TASK DETAILS = The reply should contain every line of the data, repeated exactly, and no pictures.

SUPPLIED DATA =
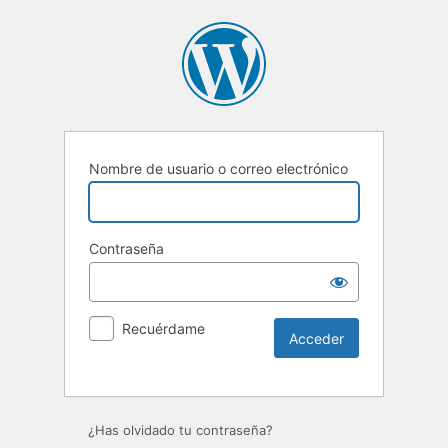
Nombre de usuario o correo electrónico
Contraseña
Recuérdame
Alternative:
¿Has olvidado tu contraseña?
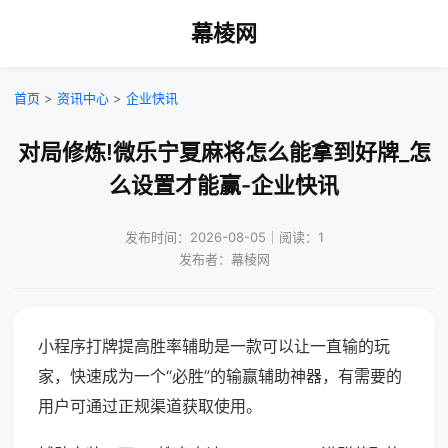
幕棱网
首页
>
资讯中心
>
企业快讯
对局修炼!微乐宁夏麻将怎么能拿到好牌_怎
么设置才能赢-企业快讯
发布时间：2026-08-05｜阅读：1
发布者：幕棱网
小程序打牌提高胜率辅助是一款可以让一直输的玩
家，快速成为一个“必胜”的输赢辅助神器，有需要的
用户可通过正规渠道获取使用。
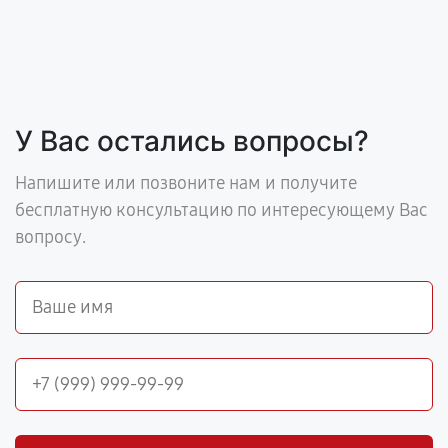
У Вас остались вопросы?
Напишите или позвоните нам и получите
бесплатную консультацию по интересующему Вас
вопросу.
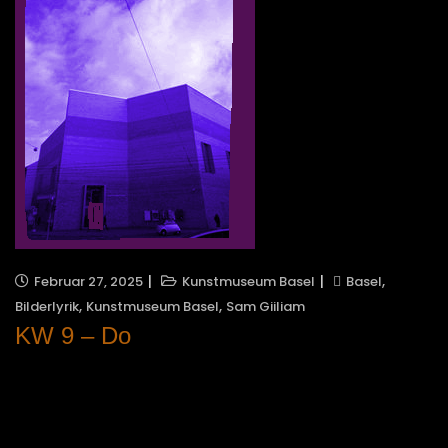
,
Februar 27, 2025
Kunstmuseum Basel
Basel
,
,
Bilderlyrik
Kunstmuseum Basel
Sam Giiliam
KW 9 – Do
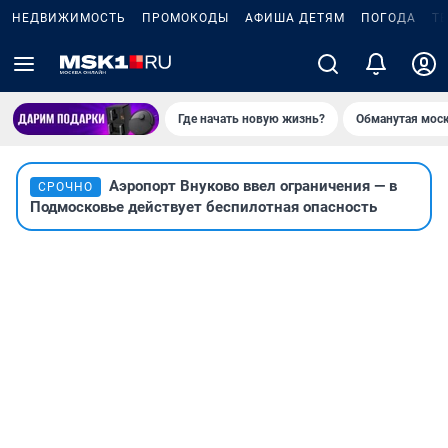
НЕДВИЖИМОСТЬ
ПРОМОКОДЫ
АФИША ДЕТЯМ
ПОГОДА
Т
Где начать новую жизнь?
Обманутая мос
Аэропорт Внуково ввел ограничения — в
СРОЧНО
Подмосковье действует беспилотная опасность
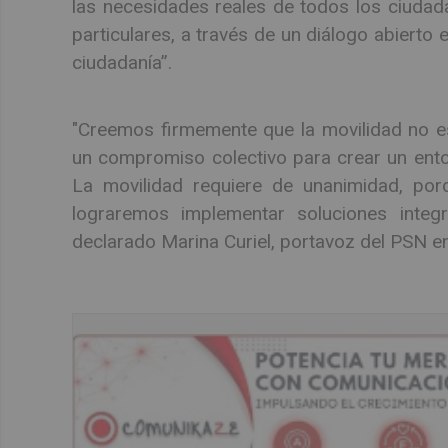
las necesidades reales de todos los ciudadan
particulares, a través de un diálogo abierto 
ciudadanía”.
"Creemos firmemente que la movilidad no es
un compromiso colectivo para crear un ento
La movilidad requiere de unanimidad, por
lograremos implementar soluciones integr
declarado Marina Curiel, portavoz del PSN 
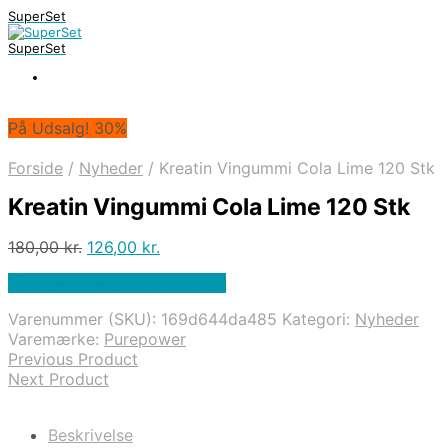
SuperSet
SuperSet
På Udsalg! 30%
Forside
/
Nyheder
/
Kreatin Vingummi Cola Lime 120 Stk
Kreatin Vingummi Cola Lime 120 Stk
Den
Den
180,00
kr.
126,00
kr.
oprindelige
aktuelle
På Udsalg hos Purepower.dk
pris
pris
var:
er:
Varenummer (SKU):
169d644da485
Kategori:
Nyheder
180,00 kr..
126,00 kr..
Varemærke:
Purepower
Previous Product
Next Product
Beskrivelse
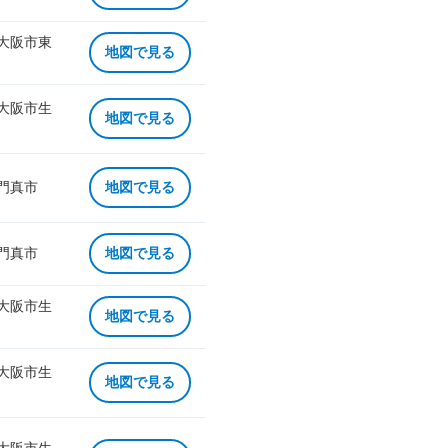
 大阪市東
地図で見る
 大阪市生
地図で見る
 門真市
地図で見る
 門真市
地図で見る
 大阪市生
地図で見る
 大阪市生
地図で見る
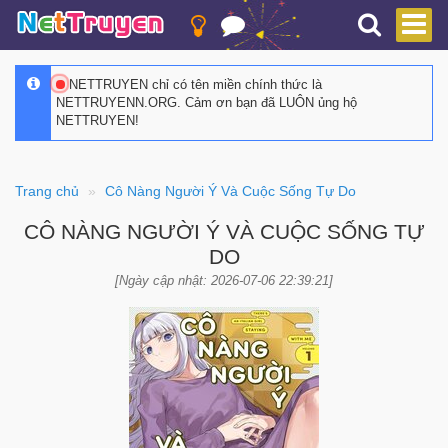
NETTRUYEN chỉ có tên miền chính thức là
NETTRUYENN.ORG. Cảm ơn bạn đã LUÔN ủng hộ
NETTRUYEN!
Trang chủ
Cô Nàng Người Ý Và Cuộc Sống Tự Do
CÔ NÀNG NGƯỜI Ý VÀ CUỘC SỐNG TỰ
DO
[Ngày cập nhật: 2026-07-06 22:39:21]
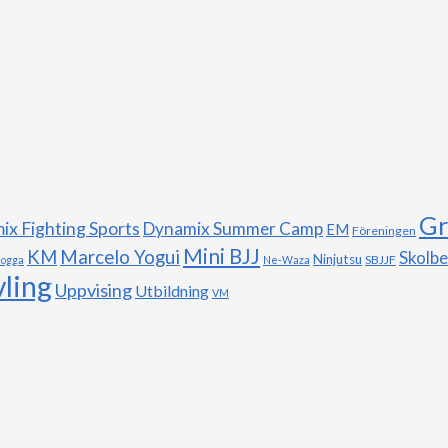
Gr
x Fighting Sports
Dynamix Summer Camp
EM
Föreningen
Mini BJJ
Marcelo Yogui
KM
Skolb
Ninjutsu
SBJJF
logga
Ne-Waza
vling
Uppvising
Utbildning
VM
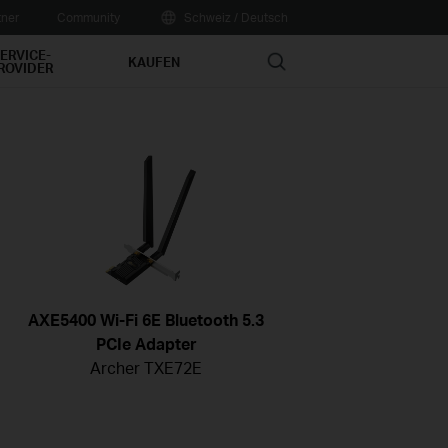
tner
Community
Schweiz / Deutsch
ERVICE-
Search
KAUFEN
ROVIDER
AXE5400 Wi-Fi 6E Bluetooth 5.3
PCIe Adapter
Archer TXE72E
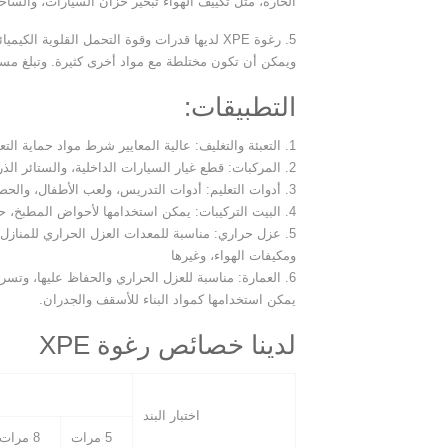
الحارة، مثل تكييف الهواء تبخير خزان السيارات، والسا
5. رغوة XPE لديها قدرات وقوة التحمل القلوية
ويمكن أن تكون مختلطة مع مواد أخرى كثيرة. وتبلغ مساح
التطبيقات:
1. التعبئة والتغليف: عالية المعايير شرط مواد حماية التعبئة للمكونات الالكترونية والأجهزة المنزلية، الخ
2. المركبات: قطع غيار السيارات الداخلية، والستائر الذروة، قواعد الصك، أقنعة الشمس، مبردات، والحصير القدم، الخ
3. أدوات التعليم: أدوات التدريس، ولعب الأطفال، والحصير الجمباز، الواح التزلج على الماء،-سترات النجاة، العوامات، وأدوات وسادة، الخ
4. البيت التركيبات: يمكن استخدامها لأحواض المطبخ، حصيرة، والأغطية الحوض والفرش وبطانة جدار، والنعال، والقبعات، الخ
5. عزل حراري: مناسبة للمعدات العزل الحراري للمنازل 
ومكيفات الهواء، وغيرها
6. العمارة: مناسبة للعزل الحراري والحفاظ عليها، وت
يمكن استخدامها كمواد البناء للأسقف والجدران.
لدينا خصائص رغوة XPE
اختبار البند
5 مرات
8 مرات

ANSWER BOX =
Nombre de usuario o correo electrónico
Contraseña
Recuérdame
Alternative:
¿Has olvidado tu contraseña?
幕棱网
首页
>
资讯中心
>
企业快讯
对局修炼!微乐宁夏麻将怎么能拿到好牌_怎
么设置才能赢-企业快讯
发布时间：2026-08-05｜阅读：1
发布者：幕棱网
小程序打牌提高胜率辅助是一款可以让一直输的玩
家，快速成为一个“必胜”的输赢辅助神器，有需要的
用户可通过正规渠道获取使用。
У Вас остались вопросы?
Напишите или позвоните нам и получите
бесплатную консультацию по интересующему Вас
вопросу.
,
Februar 27, 2025
Kunstmuseum Basel
Basel
,
,
Bilderlyrik
Kunstmuseum Basel
Sam Giiliam
KW 9 – Do
НЕДВИЖИМОСТЬ
ПРОМОКОДЫ
АФИША ДЕТЯМ
ПОГОДА
Т
Где начать новую жизнь?
Обманутая мос
Аэропорт Внуково ввел ограничения — в
СРОЧНО
Подмосковье действует беспилотная опасность
las necesidades reales de todos los ciudadan
particulares, a través de un diálogo abierto 
ciudadanía”.
"Creemos firmemente que la movilidad no es
un compromiso colectivo para crear un ento
La movilidad requiere de unanimidad, por
lograremos implementar soluciones integr
declarado Marina Curiel, portavoz del PSN 
SuperSet
SuperSet
På Udsalg! 30%
Forside
/
Nyheder
/
Kreatin Vingummi Cola Lime 120 Stk
Kreatin Vingummi Cola Lime 120 Stk
Den
Den
180,00
kr.
126,00
kr.
oprindelige
aktuelle
På Udsalg hos Purepower.dk
pris
pris
var:
er:
Varenummer (SKU):
169d644da485
Kategori:
Nyheder
180,00 kr..
126,00 kr..
Varemærke:
Purepower
Previous Product
Next Product
Beskrivelse
 大阪市東
地図で見る
 大阪市生
地図で見る
 門真市
地図で見る
 門真市
地図で見る
 大阪市生
地図で見る
 大阪市生
地図で見る
NETTRUYEN chỉ có tên miền chính thức là
NETTRUYENN.ORG. Cảm ơn bạn đã LUÔN ủng hộ
NETTRUYEN!
Trang chủ
Cô Nàng Người Ý Và Cuộc Sống Tự Do
CÔ NÀNG NGƯỜI Ý VÀ CUỘC SỐNG TỰ
DO
[Ngày cập nhật: 2026-07-06 22:39:21]
Gr
x Fighting Sports
Dynamix Summer Camp
EM
Föreningen
Mini BJJ
Marcelo Yogui
KM
Skolb
Ninjutsu
SBJJF
logga
Ne-Waza
vling
Uppvising
Utbildning
VM
tner
Community
Schweiz / Deutsch
ERVICE-
Search
KAUFEN
ROVIDER
AXE5400 Wi-Fi 6E Bluetooth 5.3
PCIe Adapter
Archer TXE72E
الحارة، مثل تكييف الهواء تبخير خزان السيارات، والسا
5. رغوة XPE لديها قدرات وقوة التحمل القلوية
ويمكن أن تكون مختلطة مع مواد أخرى كثيرة. وتبلغ مساح
التطبيقات:
1. التعبئة والتغليف: عالية المعايير شرط مواد حماية التعبئة للمكونات الالكترونية والأجهزة المنزلية، الخ
2. المركبات: قطع غيار السيارات الداخلية، والستائر الذروة، قواعد الصك، أقنعة الشمس، مبردات، والحصير القدم، الخ
3. أدوات التعليم: أدوات التدريس، ولعب الأطفال، والحصير الجمباز، الواح التزلج على الماء،-سترات النجاة، العوامات، وأدوات وسادة، الخ
4. البيت التركيبات: يمكن استخدامها لأحواض المطبخ، حصيرة، والأغطية الحوض والفرش وبطانة جدار، والنعال، والقبعات، الخ
5. عزل حراري: مناسبة للمعدات العزل الحراري للمنازل 
ومكيفات الهواء، وغيرها
6. العمارة: مناسبة للعزل الحراري والحفاظ عليها، وت
يمكن استخدامها كمواد البناء للأسقف والجدران.
لدينا خصائص رغوة XPE
اختبار البند
5 مرات
8 مرات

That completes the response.